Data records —
:::

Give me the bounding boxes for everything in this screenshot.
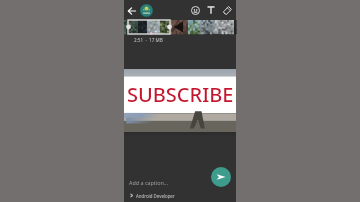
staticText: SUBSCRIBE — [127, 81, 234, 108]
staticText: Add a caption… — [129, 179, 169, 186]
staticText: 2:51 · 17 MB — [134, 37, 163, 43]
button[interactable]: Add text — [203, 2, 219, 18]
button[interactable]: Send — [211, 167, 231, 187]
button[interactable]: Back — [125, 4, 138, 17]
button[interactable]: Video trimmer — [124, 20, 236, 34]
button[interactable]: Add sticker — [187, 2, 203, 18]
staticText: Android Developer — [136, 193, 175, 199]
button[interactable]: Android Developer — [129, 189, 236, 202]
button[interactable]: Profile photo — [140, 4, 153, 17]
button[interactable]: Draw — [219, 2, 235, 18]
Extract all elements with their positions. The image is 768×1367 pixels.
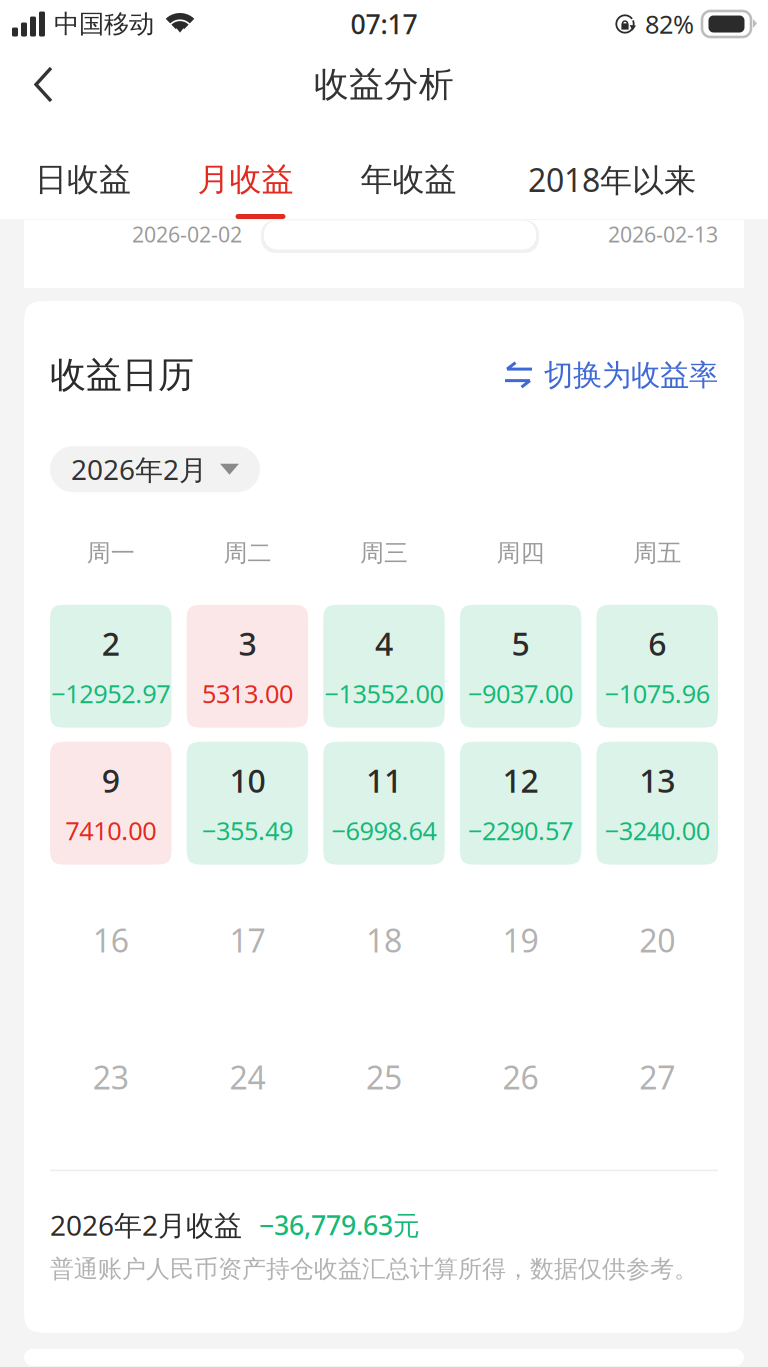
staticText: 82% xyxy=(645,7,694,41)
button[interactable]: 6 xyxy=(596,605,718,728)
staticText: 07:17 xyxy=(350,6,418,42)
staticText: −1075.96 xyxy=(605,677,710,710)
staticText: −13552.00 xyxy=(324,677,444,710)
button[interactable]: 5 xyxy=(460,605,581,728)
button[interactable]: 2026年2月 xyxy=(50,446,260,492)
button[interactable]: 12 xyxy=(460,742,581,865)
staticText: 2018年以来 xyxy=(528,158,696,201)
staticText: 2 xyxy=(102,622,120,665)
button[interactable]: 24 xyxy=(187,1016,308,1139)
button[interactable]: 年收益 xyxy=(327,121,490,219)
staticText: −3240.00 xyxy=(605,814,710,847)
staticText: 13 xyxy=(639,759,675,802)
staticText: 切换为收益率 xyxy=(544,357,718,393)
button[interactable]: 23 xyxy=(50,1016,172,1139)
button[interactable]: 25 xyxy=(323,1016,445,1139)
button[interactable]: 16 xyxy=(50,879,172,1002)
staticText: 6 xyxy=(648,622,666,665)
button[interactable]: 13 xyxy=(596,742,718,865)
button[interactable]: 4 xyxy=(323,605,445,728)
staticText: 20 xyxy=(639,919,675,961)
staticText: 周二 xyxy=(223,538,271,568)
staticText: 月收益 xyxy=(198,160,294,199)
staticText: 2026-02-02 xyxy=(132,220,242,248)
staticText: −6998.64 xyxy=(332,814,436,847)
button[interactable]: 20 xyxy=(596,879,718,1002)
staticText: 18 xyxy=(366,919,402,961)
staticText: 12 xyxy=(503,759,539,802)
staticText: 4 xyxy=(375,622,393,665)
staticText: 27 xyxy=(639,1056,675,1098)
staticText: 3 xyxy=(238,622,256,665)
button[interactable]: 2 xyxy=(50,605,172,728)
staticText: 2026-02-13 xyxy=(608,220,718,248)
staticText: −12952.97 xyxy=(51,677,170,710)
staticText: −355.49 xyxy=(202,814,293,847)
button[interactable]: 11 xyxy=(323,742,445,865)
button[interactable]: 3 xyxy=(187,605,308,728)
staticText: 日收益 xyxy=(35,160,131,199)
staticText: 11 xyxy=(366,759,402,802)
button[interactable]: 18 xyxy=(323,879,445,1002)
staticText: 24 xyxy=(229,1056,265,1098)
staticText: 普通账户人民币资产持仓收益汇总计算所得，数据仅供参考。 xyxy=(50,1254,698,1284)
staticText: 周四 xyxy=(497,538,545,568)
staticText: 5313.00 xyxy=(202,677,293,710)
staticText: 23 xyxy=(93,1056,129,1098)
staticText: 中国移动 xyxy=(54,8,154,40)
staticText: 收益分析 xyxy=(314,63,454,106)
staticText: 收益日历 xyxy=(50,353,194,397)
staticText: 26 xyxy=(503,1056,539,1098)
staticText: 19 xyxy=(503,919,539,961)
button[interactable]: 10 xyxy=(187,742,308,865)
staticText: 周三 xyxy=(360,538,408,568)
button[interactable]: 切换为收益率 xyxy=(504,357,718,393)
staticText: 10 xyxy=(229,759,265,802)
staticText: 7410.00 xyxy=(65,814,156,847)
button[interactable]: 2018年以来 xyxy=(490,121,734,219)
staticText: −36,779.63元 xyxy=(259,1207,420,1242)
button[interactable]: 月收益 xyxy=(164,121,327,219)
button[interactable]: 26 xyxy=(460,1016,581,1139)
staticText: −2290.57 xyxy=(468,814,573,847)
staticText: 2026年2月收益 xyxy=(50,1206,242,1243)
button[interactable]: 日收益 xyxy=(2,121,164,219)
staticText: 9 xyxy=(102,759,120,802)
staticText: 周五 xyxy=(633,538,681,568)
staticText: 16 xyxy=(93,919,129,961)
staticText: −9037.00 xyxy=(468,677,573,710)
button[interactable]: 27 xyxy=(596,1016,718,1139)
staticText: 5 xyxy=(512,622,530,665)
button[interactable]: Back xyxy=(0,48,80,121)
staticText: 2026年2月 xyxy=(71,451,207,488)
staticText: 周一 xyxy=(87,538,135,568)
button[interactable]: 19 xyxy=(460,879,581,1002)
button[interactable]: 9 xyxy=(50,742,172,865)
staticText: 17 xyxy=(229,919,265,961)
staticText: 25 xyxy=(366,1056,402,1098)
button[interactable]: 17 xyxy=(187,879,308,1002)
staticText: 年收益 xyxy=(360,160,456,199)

:::

PROBLEM STATEMENT — Would you give the records again exactly, dropping the pictures?

ANSWER TO THIS TASK —
Give me the bounding boxes for everything in this screenshot.
staticText: SUBSCRIBE — [127, 81, 234, 108]
staticText: Add a caption… — [129, 179, 169, 186]
staticText: 2:51 · 17 MB — [134, 37, 163, 43]
button[interactable]: Add text — [203, 2, 219, 18]
button[interactable]: Send — [211, 167, 231, 187]
button[interactable]: Back — [125, 4, 138, 17]
button[interactable]: Video trimmer — [124, 20, 236, 34]
button[interactable]: Add sticker — [187, 2, 203, 18]
staticText: Android Developer — [136, 193, 175, 199]
button[interactable]: Android Developer — [129, 189, 236, 202]
button[interactable]: Profile photo — [140, 4, 153, 17]
button[interactable]: Draw — [219, 2, 235, 18]
Extract all elements with their positions. The image is 768×1367 pixels.
staticText: 82% xyxy=(645,7,694,41)
button[interactable]: 6 xyxy=(596,605,718,728)
staticText: 07:17 xyxy=(350,6,418,42)
staticText: −1075.96 xyxy=(605,677,710,710)
staticText: −13552.00 xyxy=(324,677,444,710)
button[interactable]: 5 xyxy=(460,605,581,728)
button[interactable]: 2026年2月 xyxy=(50,446,260,492)
button[interactable]: 12 xyxy=(460,742,581,865)
staticText: 2018年以来 xyxy=(528,158,696,201)
staticText: 2 xyxy=(102,622,120,665)
button[interactable]: 24 xyxy=(187,1016,308,1139)
button[interactable]: 年收益 xyxy=(327,121,490,219)
staticText: −3240.00 xyxy=(605,814,710,847)
staticText: 13 xyxy=(639,759,675,802)
staticText: 切换为收益率 xyxy=(544,357,718,393)
button[interactable]: 23 xyxy=(50,1016,172,1139)
button[interactable]: 25 xyxy=(323,1016,445,1139)
button[interactable]: 16 xyxy=(50,879,172,1002)
staticText: 6 xyxy=(648,622,666,665)
button[interactable]: 13 xyxy=(596,742,718,865)
button[interactable]: 4 xyxy=(323,605,445,728)
staticText: 20 xyxy=(639,919,675,961)
staticText: 周二 xyxy=(223,538,271,568)
staticText: 月收益 xyxy=(198,160,294,199)
staticText: 2026-02-02 xyxy=(132,220,242,248)
staticText: −6998.64 xyxy=(332,814,436,847)
button[interactable]: 20 xyxy=(596,879,718,1002)
staticText: 18 xyxy=(366,919,402,961)
staticText: 12 xyxy=(503,759,539,802)
staticText: 4 xyxy=(375,622,393,665)
staticText: 27 xyxy=(639,1056,675,1098)
staticText: 3 xyxy=(238,622,256,665)
button[interactable]: 2 xyxy=(50,605,172,728)
staticText: 2026-02-13 xyxy=(608,220,718,248)
staticText: −12952.97 xyxy=(51,677,170,710)
staticText: −355.49 xyxy=(202,814,293,847)
button[interactable]: 11 xyxy=(323,742,445,865)
button[interactable]: 3 xyxy=(187,605,308,728)
staticText: 日收益 xyxy=(35,160,131,199)
staticText: 11 xyxy=(366,759,402,802)
button[interactable]: 18 xyxy=(323,879,445,1002)
staticText: 24 xyxy=(229,1056,265,1098)
staticText: 普通账户人民币资产持仓收益汇总计算所得，数据仅供参考。 xyxy=(50,1254,698,1284)
staticText: 周四 xyxy=(497,538,545,568)
staticText: 5313.00 xyxy=(202,677,293,710)
staticText: 23 xyxy=(93,1056,129,1098)
staticText: 中国移动 xyxy=(54,8,154,40)
staticText: 收益分析 xyxy=(314,63,454,106)
staticText: 收益日历 xyxy=(50,353,194,397)
staticText: 26 xyxy=(503,1056,539,1098)
staticText: 19 xyxy=(503,919,539,961)
button[interactable]: 10 xyxy=(187,742,308,865)
staticText: 周三 xyxy=(360,538,408,568)
button[interactable]: 切换为收益率 xyxy=(504,357,718,393)
staticText: 10 xyxy=(229,759,265,802)
staticText: 7410.00 xyxy=(65,814,156,847)
button[interactable]: 2018年以来 xyxy=(490,121,734,219)
staticText: −36,779.63元 xyxy=(259,1207,420,1242)
button[interactable]: 月收益 xyxy=(164,121,327,219)
button[interactable]: 26 xyxy=(460,1016,581,1139)
staticText: −2290.57 xyxy=(468,814,573,847)
staticText: 2026年2月收益 xyxy=(50,1206,242,1243)
button[interactable]: 日收益 xyxy=(2,121,164,219)
staticText: 9 xyxy=(102,759,120,802)
staticText: 周五 xyxy=(633,538,681,568)
staticText: 16 xyxy=(93,919,129,961)
staticText: −9037.00 xyxy=(468,677,573,710)
button[interactable]: 27 xyxy=(596,1016,718,1139)
staticText: 5 xyxy=(512,622,530,665)
button[interactable]: Back xyxy=(0,48,80,121)
staticText: 2026年2月 xyxy=(71,451,207,488)
staticText: 周一 xyxy=(87,538,135,568)
button[interactable]: 19 xyxy=(460,879,581,1002)
button[interactable]: 9 xyxy=(50,742,172,865)
staticText: 17 xyxy=(229,919,265,961)
staticText: 25 xyxy=(366,1056,402,1098)
button[interactable]: 17 xyxy=(187,879,308,1002)
staticText: 年收益 xyxy=(360,160,456,199)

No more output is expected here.